A Recognizable Pattern
In order to successfully crack a password, the attackers need to choose an easy target. This can be done by recognizing patterns. Common password patterns are reflected in the hashed values. Hence, when the attackers see the hashed value for “Alice1990” they recognize a pattern – a name + a year.
The attacker uses a list of common names and years between 1980 and 1990 (they might select the range of years based on the typical user demographic of the software they breached) to narrow down the brute force.
Now, the automated tool tries each combination of names and years from the list until there is a match between the resultant hash and the targeted hash. Once a match is found, the attacker gets the password – Alice1990 and logs into her account.

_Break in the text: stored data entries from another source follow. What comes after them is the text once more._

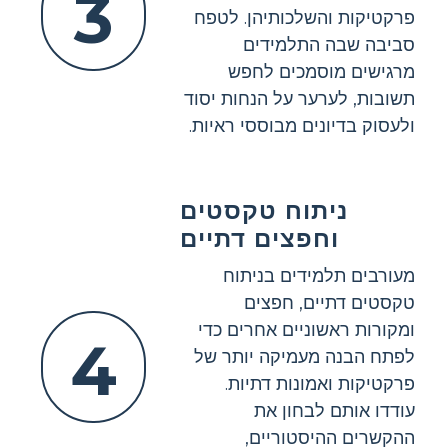
3
פרקטיקות והשלכותיהן. לטפח
סביבה שבה התלמידים
מרגישים מוסמכים לחפש
תשובות, לערער על הנחות יסוד
ולעסוק בדיונים מבוססי ראיות.
ניתוח טקסטים
וחפצים דתיים
מעורבים תלמידים בניתוח
טקסטים דתיים, חפצים
ומקורות ראשוניים אחרים כדי
4
לפתח הבנה מעמיקה יותר של
פרקטיקות ואמונות דתיות.
עודדו אותם לבחון את
ההקשרים ההיסטוריים,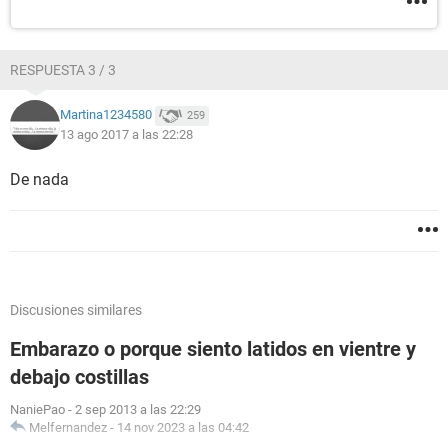
RESPUESTA 3 / 3
Martina1234580
259
13 ago 2017 a las 22:28
De nada
Discusiones similares
Embarazo o porque siento latidos en vientre y
debajo costillas
NaniePao
-
2 sep 2013 a las 22:29
Melfernandez
-
14 nov 2023 a las 04:42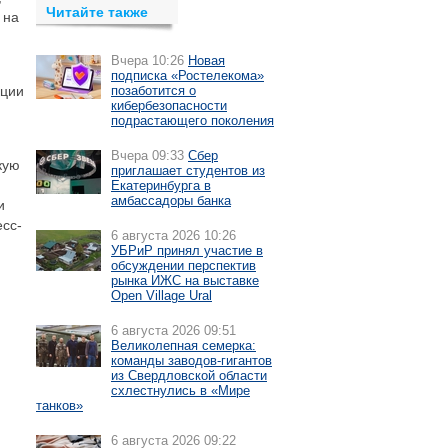
Читайте также
 на
Вчера 10:26
Новая
подписка «Ростелекома»
кции
позаботится о
кибербезопасности
подрастающего поколения
Вчера 09:33
Сбер
кую
приглашает студентов из
Екатеринбурга в
амбассадоры банка
и
есс-
6 августа 2026 10:26
УБРиР принял участие в
обсуждении перспектив
рынка ИЖС на выставке
Open Village Ural
6 августа 2026 09:51
Великолепная семерка:
команды заводов-гигантов
из Свердловской области
схлестнулись в «Мире
танков»
6 августа 2026 09:22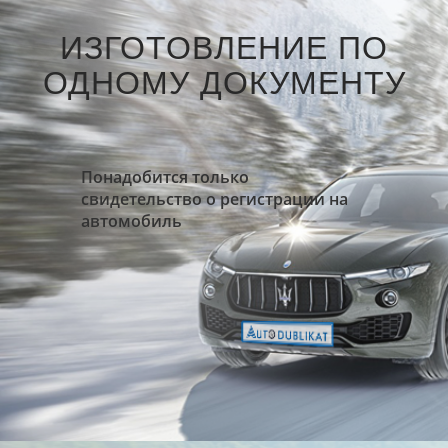
ИЗГОТОВЛЕНИЕ ПО
ОДНОМУ ДОКУМЕНТУ
Понадобится только
свидетельство о регистрации на
автомобиль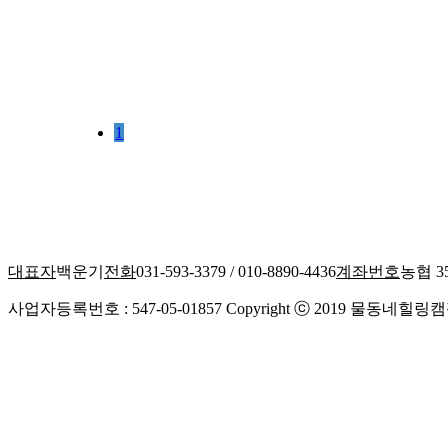
1
대표자
백운기
전화
031-593-3379 / 010-8890-4436
계좌번호
농협 35
사업자등록번호 : 547-05-01857 Copyright ⓒ 2019 물동네힐링캠핑장 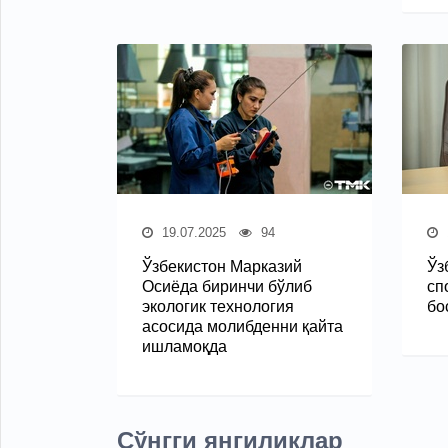
19.07.2025
94
Ўзбекистон Марказий
Ўз
Осиёда биринчи бўлиб
сп
экологик технология
бо
асосида молибденни қайта
ишламоқда
Сўнгги янгиликлар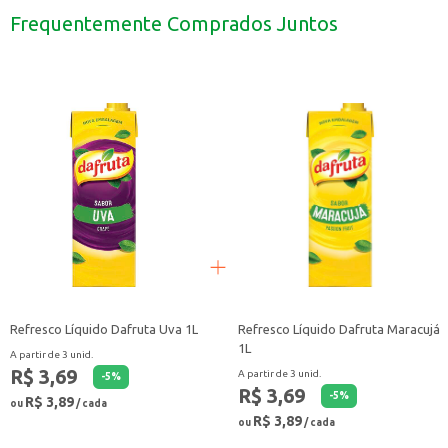
Uma boa opção para oferecer em eventos e festas.
Frequentemente Comprados Juntos
Pode ser utilizado em receitas de drinks e coquetéis.
O Refresco Líquido Dafruta Laranja 1L é uma escolha versátil e saborosa par
Refresco Líquido Dafruta Uva 1L
Refresco Líquido Dafruta Maracujá
1L
A partir de 3 unid.
R$ 3,69
A partir de 3 unid.
-
5
%
R$ 3,69
-
5
%
R$ 3,89
ou
/ cada
R$ 3,89
ou
/ cada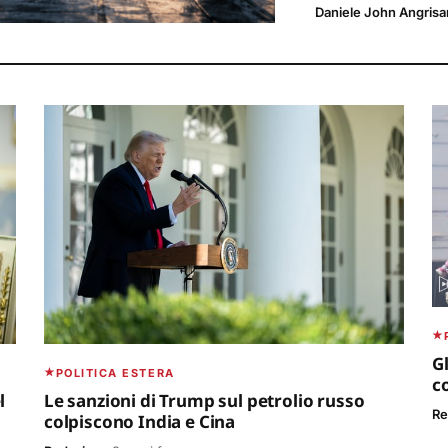
Daniele John Angrisa
G
POLITICA ESTERA
c
l
Le sanzioni di Trump sul petrolio russo
Re
colpiscono India e Cina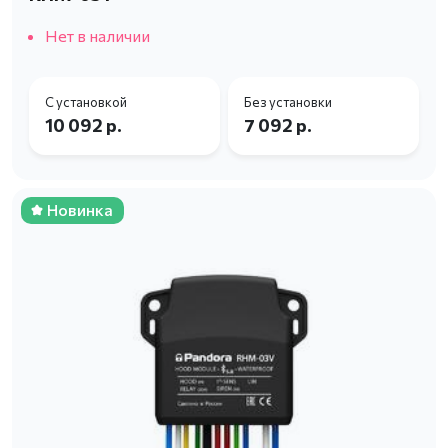
Нет в наличии
С установкой
Без установки
10 092 р.
7 092 р.
Новинка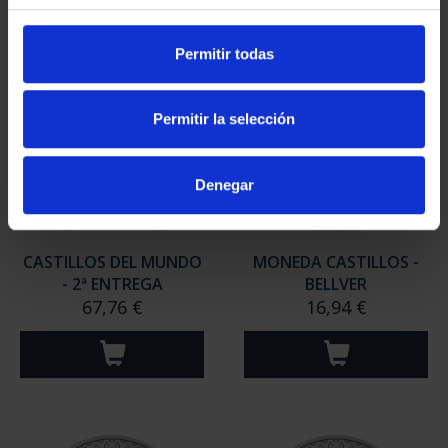
Permitir todas
Permitir la selección
Denegar
CASTILLOS DEL MUNDO
MONEDA CASTILLOS -
- 2ª ENTREGA
BELLVER
67,76 €
16,94 €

With access to the password Alice had reused everywhere, the attacker gained access to all her digital accounts including professional accounts. This could result in a breach of sensitive data, and financial and reputational loss, among other things.
This is how common password mistakes can result in major setbacks and life-altering events. With a more secure password, something with at least 12 characters and no recognizable patterns could have saved Alice. If she had set different passwords for each account, the attackers wouldn’t be able to escalate the attack so easily.
3 Secure Password Practices to Follow
Uniqkey, a specialized tool for managing business passwords, has created a helpful guide on ‘password management strategies‘. This guide provides businesses with useful tips and practical advice on how to manage passwords more effectively. Additionally, you can also start implementing some basic practices right away from below to improve your password management.
- Do not use easily guessable passwords: If you want something memorable, use a long phrase that doesn’t have common patterns. It can be something important to you but not a simple collection of items that are easily imaginable.
- Do not share passwords in plaintext: Your passwords are kept in a database as hashed values. But when you share them in plaintext they are easily accessible through interception of the communication medium.
- Use a password manager: A password manager generates unguessable passwords for you, encrypts them and stores them, and auto-fills your credential fields. It takes the hassle away from the entire process of authentication.